## [What to produce]
This task calls for copying every line in the data below that contains the word "Free".
================================
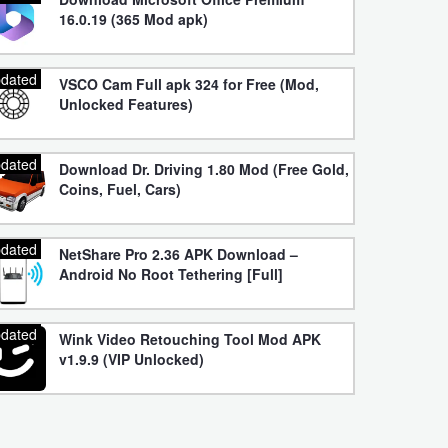
16.0.19 (365 Mod apk)
dated
VSCO Cam Full apk 324 for Free (Mod,
Unlocked Features)
dated
Download Dr. Driving 1.80 Mod (Free Gold,
Coins, Fuel, Cars)
dated
NetShare Pro 2.36 APK Download –
Android No Root Tethering [Full]
dated
Wink Video Retouching Tool Mod APK
v1.9.9 (VIP Unlocked)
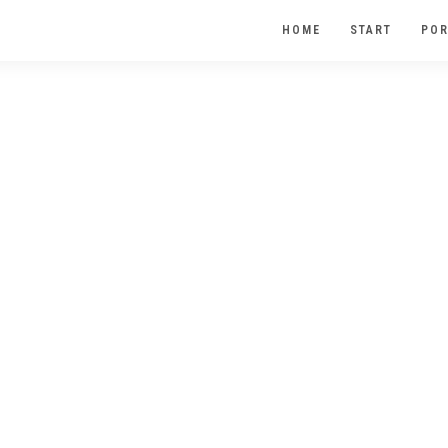
HOME
START
POR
================================
## [Answer box]
VSCO Cam Full apk 324 for Free (Mod,
Download Dr. Driving 1.80 Mod (Free Gold,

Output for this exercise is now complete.